Mesoscale phenomena in solutions of 3-methylpyridine, heavy water, and an antagonistic salt

TL;DR

This study clarifies mesoscale inhomogeneities in 3-methylpyridine solutions, identifying stable droplets caused by impurities, confirming inherent periodic structures, and classifying the critical behavior within the 3D Ising universality class.

Contribution

It provides a comprehensive analysis combining DLS and SANS to elucidate the origin of mesoscale phenomena and critical behavior in 3MP solutions, resolving previous controversies.

Findings

Mesoscale droplets are caused by hydrophobic impurities in 3MP.

A periodic structure of about 10 nm is inherent to the solution.

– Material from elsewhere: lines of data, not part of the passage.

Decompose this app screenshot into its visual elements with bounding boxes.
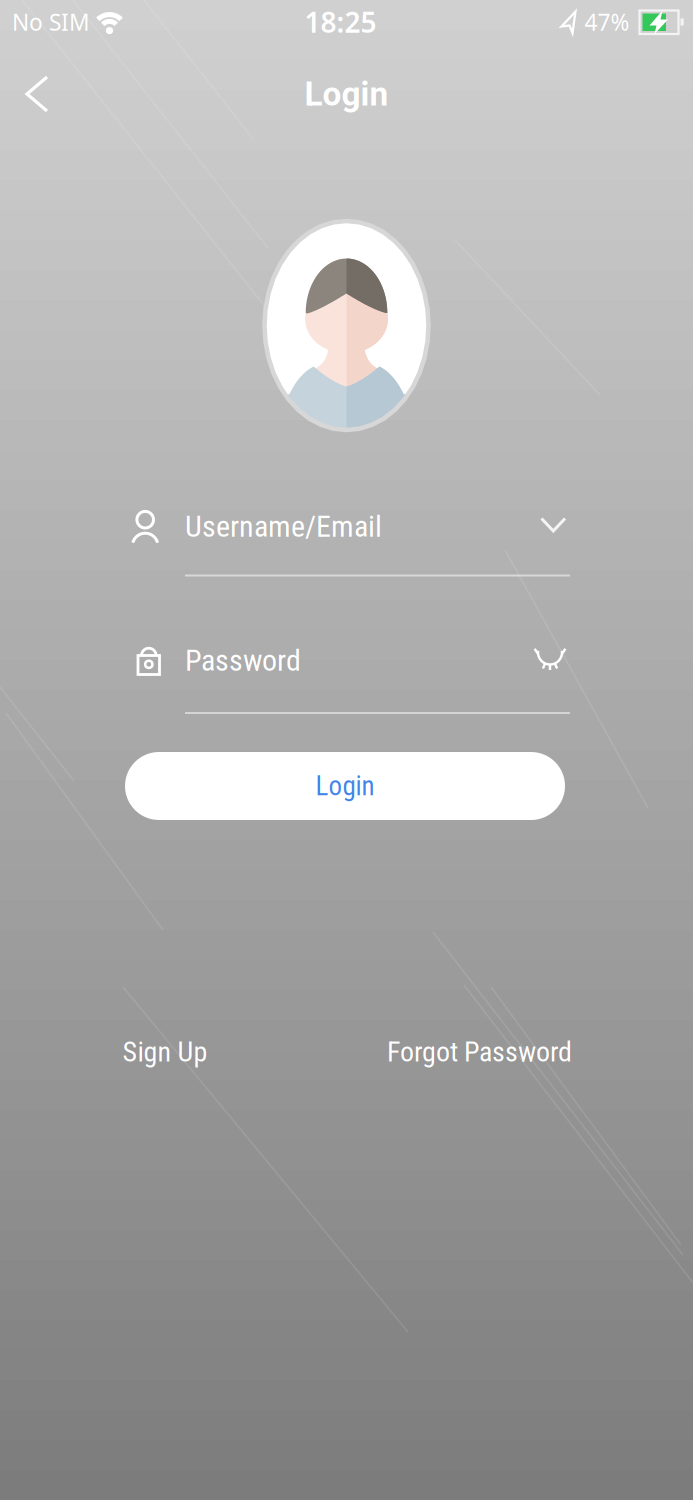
button[interactable]: Username/Email [116,488,577,582]
button[interactable]: Back [14,74,60,114]
staticText: Forgot Password [387,1036,572,1068]
staticText: 18:25 [304,3,376,41]
button[interactable]: Show password [528,642,572,678]
staticText: 47% [584,7,630,37]
staticText: Username/Email [185,509,382,544]
button[interactable]: Sign Up [75,1022,255,1082]
staticText: No SIM [12,7,90,37]
staticText: Login [304,74,388,114]
button[interactable]: Login [125,752,565,820]
staticText: Password [185,643,301,678]
button[interactable]: Password [116,622,577,716]
staticText: Login [316,770,374,802]
button[interactable]: Forgot Password [320,1022,640,1082]
staticText: Sign Up [122,1036,208,1068]
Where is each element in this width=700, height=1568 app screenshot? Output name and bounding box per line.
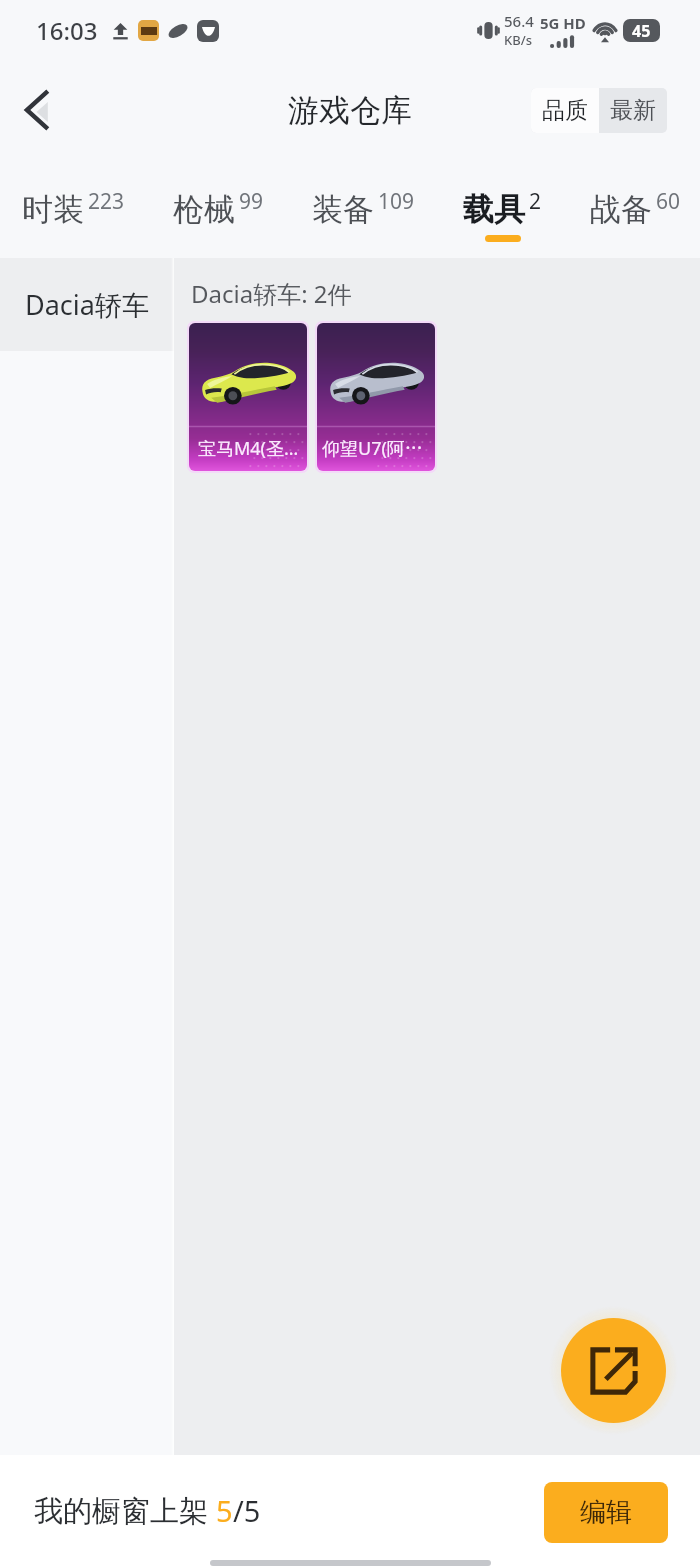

Critical behavior follows the 3D Ising universality class.

Abstract

We have investigated controversial issues regarding the mesoscale behavior of 3-methylpyridine (3MP), heavy water, and sodium tetraphenylborate (NaBPh4) solutions by combining results obtained from dynamic light scattering (DLS) and small-angle neutron scattering (SANS). We have addressed three questions: (i) what is the origin of the mesoscale inhomogeneities (order of 100 nm in size) manifested by the "slow mode" in DLS? (ii) Is the periodic structure observed from SANS an inherent property of this system? (iii) What is the universality class of critical behavior in this system? Our results confirm that the "slow mode" observed from DLS experiments corresponds to long-lived, highly stable mesoscale droplets (order of 100 nm in size), which occur only when the solute (3MP) is contaminated by hydrophobic impurities. SANS data confirm the presence of a periodic structure with a periodicity of about 10 nm. This periodic structure cannot be eliminated by nanopore filtration and thus is indeed an inherent solution property. The critical behavior of this system, in the range of concentration and temperatures investigated by DLS experiments, indicates that the criticality belongs to the universality class of the 3-dimensional Ising model.